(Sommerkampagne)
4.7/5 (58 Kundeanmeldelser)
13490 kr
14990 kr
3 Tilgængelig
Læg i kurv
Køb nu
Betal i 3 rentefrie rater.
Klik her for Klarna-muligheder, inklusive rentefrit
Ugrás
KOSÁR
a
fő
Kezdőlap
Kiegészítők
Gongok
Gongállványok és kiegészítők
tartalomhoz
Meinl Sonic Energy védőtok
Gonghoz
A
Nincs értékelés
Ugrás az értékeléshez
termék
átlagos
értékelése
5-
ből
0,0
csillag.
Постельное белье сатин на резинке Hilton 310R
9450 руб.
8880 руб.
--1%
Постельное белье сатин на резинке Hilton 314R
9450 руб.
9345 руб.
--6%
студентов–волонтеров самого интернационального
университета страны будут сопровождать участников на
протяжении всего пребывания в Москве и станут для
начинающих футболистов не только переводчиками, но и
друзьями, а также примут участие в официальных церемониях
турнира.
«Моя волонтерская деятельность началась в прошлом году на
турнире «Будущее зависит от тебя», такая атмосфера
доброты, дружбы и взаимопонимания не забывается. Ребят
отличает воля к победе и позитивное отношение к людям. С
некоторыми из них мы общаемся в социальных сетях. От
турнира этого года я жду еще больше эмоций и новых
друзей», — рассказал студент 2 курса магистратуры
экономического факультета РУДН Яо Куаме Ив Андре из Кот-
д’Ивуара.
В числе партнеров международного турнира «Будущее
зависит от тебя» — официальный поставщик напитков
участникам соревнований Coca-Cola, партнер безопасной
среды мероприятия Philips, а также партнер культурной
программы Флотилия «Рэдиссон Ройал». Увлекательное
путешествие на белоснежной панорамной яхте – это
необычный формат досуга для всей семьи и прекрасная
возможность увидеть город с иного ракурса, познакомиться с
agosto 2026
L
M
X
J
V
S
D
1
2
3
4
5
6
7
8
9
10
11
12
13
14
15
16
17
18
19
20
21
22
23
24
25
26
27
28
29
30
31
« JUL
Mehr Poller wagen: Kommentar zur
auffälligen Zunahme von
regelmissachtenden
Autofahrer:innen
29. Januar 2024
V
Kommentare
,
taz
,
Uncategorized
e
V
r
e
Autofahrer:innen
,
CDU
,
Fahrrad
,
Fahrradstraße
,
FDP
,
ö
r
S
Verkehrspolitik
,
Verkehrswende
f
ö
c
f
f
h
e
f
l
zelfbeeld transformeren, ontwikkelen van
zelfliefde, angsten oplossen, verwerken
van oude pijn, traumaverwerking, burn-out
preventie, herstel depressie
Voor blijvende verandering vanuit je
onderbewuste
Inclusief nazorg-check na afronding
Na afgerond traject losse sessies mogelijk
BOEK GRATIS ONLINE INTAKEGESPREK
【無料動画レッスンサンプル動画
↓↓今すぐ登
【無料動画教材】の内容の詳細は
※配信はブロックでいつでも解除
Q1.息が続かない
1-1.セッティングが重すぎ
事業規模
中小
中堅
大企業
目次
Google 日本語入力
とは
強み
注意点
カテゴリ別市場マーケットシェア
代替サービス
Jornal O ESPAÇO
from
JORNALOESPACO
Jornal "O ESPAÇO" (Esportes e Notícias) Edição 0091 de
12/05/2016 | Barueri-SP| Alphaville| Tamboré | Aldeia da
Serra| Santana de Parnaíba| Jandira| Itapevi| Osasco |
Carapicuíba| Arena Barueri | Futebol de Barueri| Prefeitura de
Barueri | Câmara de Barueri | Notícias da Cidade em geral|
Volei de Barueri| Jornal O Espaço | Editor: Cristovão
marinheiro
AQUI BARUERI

━━━━

[Brief] In the data above, find the line with "среды мероприятия Philips, а" and the line with "Inclusief nazorg-check na afronding". Retype both, plus every line between them, exactly.

[Output]
среды мероприятия Philips, а также партнер культурной
программы Флотилия «Рэдиссон Ройал». Увлекательное
путешествие на белоснежной панорамной яхте – это
необычный формат досуга для всей семьи и прекрасная
возможность увидеть город с иного ракурса, познакомиться с
agosto 2026
L
M
X
J
V
S
D
1
2
3
4
5
6
7
8
9
10
11
12
13
14
15
16
17
18
19
20
21
22
23
24
25
26
27
28
29
30
31
« JUL
Mehr Poller wagen: Kommentar zur
auffälligen Zunahme von
regelmissachtenden
Autofahrer:innen
29. Januar 2024
V
Kommentare
,
taz
,
Uncategorized
e
V
r
e
Autofahrer:innen
,
CDU
,
Fahrrad
,
Fahrradstraße
,
FDP
,
ö
r
S
Verkehrspolitik
,
Verkehrswende
f
ö
c
f
f
h
e
f
l
zelfbeeld transformeren, ontwikkelen van
zelfliefde, angsten oplossen, verwerken
van oude pijn, traumaverwerking, burn-out
preventie, herstel depressie
Voor blijvende verandering vanuit je
onderbewuste
Inclusief nazorg-check na afronding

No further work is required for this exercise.